- DVD cover
- Directed by: Nikita Mikhalkov
- Written by: Rustam Ibragimbekov Nikita Mikhalkov
- Produced by: Michel Seydoux Jean-Louis Piel René Cleitman
- Starring: Bayaertu Badema Vladimir Gostyukhin
- Cinematography: Vilen Kalyuta
- Edited by: Joëlle Hache
- Music by: Eduard Artemyev
- Production companies: Aria Caméra One Centre National de la Cinématographie Hachette Première Ministry of Culture and Communications Studio Trite Union Générale Cinématographique
- Distributed by: Miramax
- Release date: 1991;
- Running time: 118 minutes
- Country: Soviet Union
- Languages: Mongolian Russian Mandarin

= Close to Eden =

Urga («У́рга — территория любви») is a 1991 Russian adventure drama film by Russian director, screenwriter and producer Nikita Mikhalkov. It was released in North America as Close to Eden. It depicts the friendship between a Russian truck driver and a Mongolian shepherd in Inner Mongolia.

The film was an international co-production between companies based in Russia and France. It received generally positive reviews from critics, winning the Golden Lion and the European Film Award for Best Film.

== Story ==

Gombo, a Mongolian shepherd, lives in a yurt in Inner Mongolia with his wife, three children, and mother. Gombo desires sexual intercourse with his wife, which puts his wife ill at ease: having a fourth child would break Chinese law. Meanwhile, Sergei, a buffoonish Russian truck driver falling asleep at the wheel, stops after a close call and attempts to awaken himself. His stretching turns to frolicking, and he wanders off. He discovers a corpse and quickly returns to his truck, accidentally driving into the river in his haste. Back at the yurt, the family is portrayed as unsophisticated and traditional people. They work together performing simple tasks like weaving by hand and using a horse cart to work leather. Gombo's drunk, horse-riding relative rides through the scene, stopping along the way to give them a movie poster for Cobra, which displays a muscular, gun-toting Sylvester Stallone.

Shortly after, Sergei is rescued by Gombo and taken to his family's yurt.
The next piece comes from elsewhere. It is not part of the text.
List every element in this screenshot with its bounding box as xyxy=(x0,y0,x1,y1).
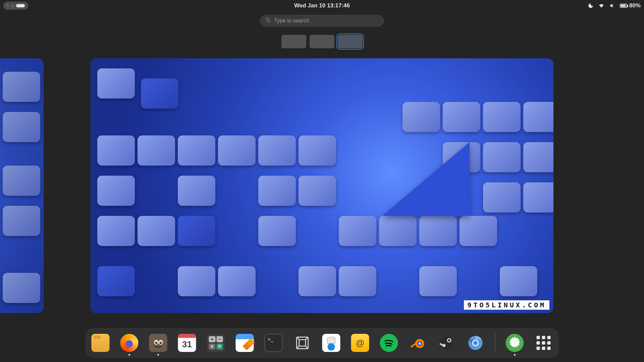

Gombo's young son is stunned by the tattoos on Sergei's back, which include music notes. A comedic scene unfolds as Gombo, together with his family, goes about the usual and tidy work of slaughtering and cooking a sheep, much to Sergei's horror. We continue to be entertained as Sergei courageously consumes sheep and sheep broth. At some point, we find out that the carrion birds were not eating a human corpse. Gombo shows off the movie poster. Gombo's young daughter plays the accordion while Sergei takes on a distant look as he remembers fighting in the war. The next morning, Gombo's drunk, horse-riding relative rides by, stopping to give Gombo and his wife an apple and a hard-boiled egg.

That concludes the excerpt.